Using LLMs to Summarize Text

LLMs bring a new level of ability to text summarization tasks. With their ability to process massive amounts of information and “understand” natural language, they’re able to capture the essence of lengthy documents and distill them into concise summaries. Two main types of summarization dominate with LLMs: extractive and abstractive. Extractive summarization pinpoints the most important sentences within the original text, while abstractive summarization requires the LLM to paraphrase or generate new text to represent the core ideas. If you are interested in extractive summarization there is a chapter on this topic in my Common Lisp AI book (link to read online).

LLMs excel in text summarization for several reasons. Their deep understanding of language semantics allows them to identify key themes, even when wording varies across a document. Additionally, they have an ability for maintaining logical consistency within summaries, ensuring that the condensed version makes sense as a cohesive unit. Modern LLMs are also trained on massive datasets encompassing diverse writing styles, helping them adapt to different sources and generate summaries tailored to specific audiences.

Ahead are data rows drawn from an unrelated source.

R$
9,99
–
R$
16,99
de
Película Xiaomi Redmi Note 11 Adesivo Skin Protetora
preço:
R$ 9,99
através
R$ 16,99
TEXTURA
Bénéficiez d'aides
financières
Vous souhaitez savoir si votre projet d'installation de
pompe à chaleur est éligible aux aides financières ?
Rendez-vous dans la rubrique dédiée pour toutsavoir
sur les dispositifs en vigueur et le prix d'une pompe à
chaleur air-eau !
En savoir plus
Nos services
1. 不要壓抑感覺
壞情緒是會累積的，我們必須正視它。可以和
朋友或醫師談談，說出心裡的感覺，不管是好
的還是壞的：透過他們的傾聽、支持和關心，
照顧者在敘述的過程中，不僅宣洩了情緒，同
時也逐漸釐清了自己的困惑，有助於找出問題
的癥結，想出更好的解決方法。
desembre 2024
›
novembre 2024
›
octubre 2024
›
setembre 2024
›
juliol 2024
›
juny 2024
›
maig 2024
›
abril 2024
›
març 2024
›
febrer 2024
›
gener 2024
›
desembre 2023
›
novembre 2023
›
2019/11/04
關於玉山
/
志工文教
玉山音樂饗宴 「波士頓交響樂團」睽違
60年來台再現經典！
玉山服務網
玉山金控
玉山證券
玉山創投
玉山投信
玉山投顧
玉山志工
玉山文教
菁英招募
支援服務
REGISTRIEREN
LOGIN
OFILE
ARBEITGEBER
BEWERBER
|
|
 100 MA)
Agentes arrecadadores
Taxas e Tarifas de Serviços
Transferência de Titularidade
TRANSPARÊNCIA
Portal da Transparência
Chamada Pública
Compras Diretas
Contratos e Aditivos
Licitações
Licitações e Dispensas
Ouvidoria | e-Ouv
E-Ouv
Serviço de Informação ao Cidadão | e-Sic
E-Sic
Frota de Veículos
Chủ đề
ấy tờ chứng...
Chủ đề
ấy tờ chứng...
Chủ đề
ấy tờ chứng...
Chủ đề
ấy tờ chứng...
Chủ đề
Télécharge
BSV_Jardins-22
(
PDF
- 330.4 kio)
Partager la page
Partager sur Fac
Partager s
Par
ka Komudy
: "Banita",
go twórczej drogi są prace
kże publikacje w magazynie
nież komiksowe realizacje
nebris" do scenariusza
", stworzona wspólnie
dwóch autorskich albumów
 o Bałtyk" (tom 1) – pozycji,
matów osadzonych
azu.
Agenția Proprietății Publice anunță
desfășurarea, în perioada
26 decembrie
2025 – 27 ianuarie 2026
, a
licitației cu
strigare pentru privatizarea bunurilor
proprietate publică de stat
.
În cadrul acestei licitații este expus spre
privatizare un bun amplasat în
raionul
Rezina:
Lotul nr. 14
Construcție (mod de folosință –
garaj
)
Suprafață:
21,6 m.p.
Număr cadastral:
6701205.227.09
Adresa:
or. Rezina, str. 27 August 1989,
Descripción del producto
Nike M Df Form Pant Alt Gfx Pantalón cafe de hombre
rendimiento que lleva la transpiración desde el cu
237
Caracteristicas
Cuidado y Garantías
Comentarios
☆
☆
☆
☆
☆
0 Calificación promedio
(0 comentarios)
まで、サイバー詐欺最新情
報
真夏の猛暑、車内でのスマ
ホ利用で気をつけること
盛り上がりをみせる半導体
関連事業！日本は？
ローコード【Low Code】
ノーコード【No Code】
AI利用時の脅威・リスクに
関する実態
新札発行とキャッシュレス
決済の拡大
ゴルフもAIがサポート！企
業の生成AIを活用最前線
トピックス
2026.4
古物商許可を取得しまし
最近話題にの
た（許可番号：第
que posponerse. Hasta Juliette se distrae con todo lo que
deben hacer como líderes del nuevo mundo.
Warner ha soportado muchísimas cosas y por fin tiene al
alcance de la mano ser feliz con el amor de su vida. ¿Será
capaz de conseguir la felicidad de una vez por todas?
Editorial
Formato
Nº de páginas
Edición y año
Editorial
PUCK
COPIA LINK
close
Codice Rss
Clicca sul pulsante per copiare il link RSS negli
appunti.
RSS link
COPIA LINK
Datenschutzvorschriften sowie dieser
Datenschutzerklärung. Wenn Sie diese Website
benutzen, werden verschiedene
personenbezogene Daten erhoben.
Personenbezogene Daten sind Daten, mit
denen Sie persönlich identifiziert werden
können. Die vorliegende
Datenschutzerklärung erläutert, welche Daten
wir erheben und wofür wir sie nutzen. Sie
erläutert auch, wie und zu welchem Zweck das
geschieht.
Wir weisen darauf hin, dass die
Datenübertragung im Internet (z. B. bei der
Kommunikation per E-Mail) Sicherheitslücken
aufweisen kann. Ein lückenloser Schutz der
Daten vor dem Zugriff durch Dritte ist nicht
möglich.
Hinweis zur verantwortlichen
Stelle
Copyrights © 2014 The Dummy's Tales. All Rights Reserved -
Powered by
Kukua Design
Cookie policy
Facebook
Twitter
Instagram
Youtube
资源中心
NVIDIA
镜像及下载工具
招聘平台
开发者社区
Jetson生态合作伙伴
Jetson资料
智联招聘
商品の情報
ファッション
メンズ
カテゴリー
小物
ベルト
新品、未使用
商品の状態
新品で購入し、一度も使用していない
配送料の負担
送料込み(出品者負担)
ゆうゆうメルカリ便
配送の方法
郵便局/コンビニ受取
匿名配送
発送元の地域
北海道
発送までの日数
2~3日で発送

The applications of LLM-powered text summarization are vast. They can help researchers digest lengthy scientific reports quickly, allow businesses to analyze customer feedback efficiently, or provide concise news briefs for busy individuals. LLM-based summarization also has the potential to improve accessibility, creating summaries for those with reading difficulties or summarizing complex information into simpler language. As LLM technology continues to advance, we can expect even more innovative and accurate summarization tools in the future.

Example Prompt

In this example, the prompt is simply:

1 Summarize the following text: "{input_text}"
2 Output:

Code Example

The example in file summarization/summarization_example.py reads a prompt file and substitutes the text from the test file ../data/economics.txt:

 1 import openai
 2 from openai import OpenAI
 3 import os
 4 
 5 openai.api_key = os.getenv("OPENAI_API_KEY")
 6 client = OpenAI()
 7 
 8 # Read the prompt from a text file
 9 with open('prompt.txt', 'r') as file:
10     prompt_template = file.read()
11 
12 # Substitute a string variable into the prompt
13 with open('../data/economics.txt', 'r') as file:
14     input_text = file.read()
15 prompt = prompt_template.replace("input_text", input_text)
16 
17 # Use the OpenAI completion API to generate a response with GPT-4
18 completion = client.chat.completions.create(
19     model="gpt-4",
20     messages=[
21         {
22             "role": "user",
23             "content": prompt,
24         },
25     ],
26 )
27 
28 print(completion.choices[0].message.content)

The length of the output summary is about 20% of the length of the original text.